The above statements have been prepared on the basis of the accounting policies
as set out in the annual financial statements to 31 December 2008. This
preliminary statement, which has been agreed with the auditors, was approved by
the Board on 16 March 2009. It is not the Company's statutory financial
statements. The statutory financial statements for the financial year ended 31
December 2007 have been delivered to the Registrar of Companies. The statutory
financial statements for the financial year ended 31 December 2008 have been
approved and audited but have not yet been filed.
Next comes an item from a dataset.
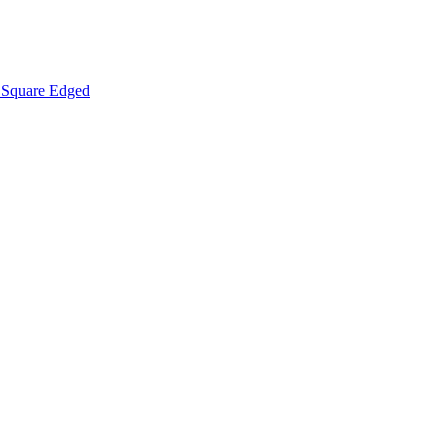
Square Edged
The statutory financial
statements for the financial years ended 31 December 2007 and 31 December 2008
received unqualified audit reports, did not include a reference to any matters
to which the auditors drew attention by way of emphasis without qualifying the
report and did not contain statements under section 237(2) and (3) of the
Companies Act 1985.
The annual report and financial statements will be posted to shareholders as
soon as is practicable and in any event no later than 9 April 2009.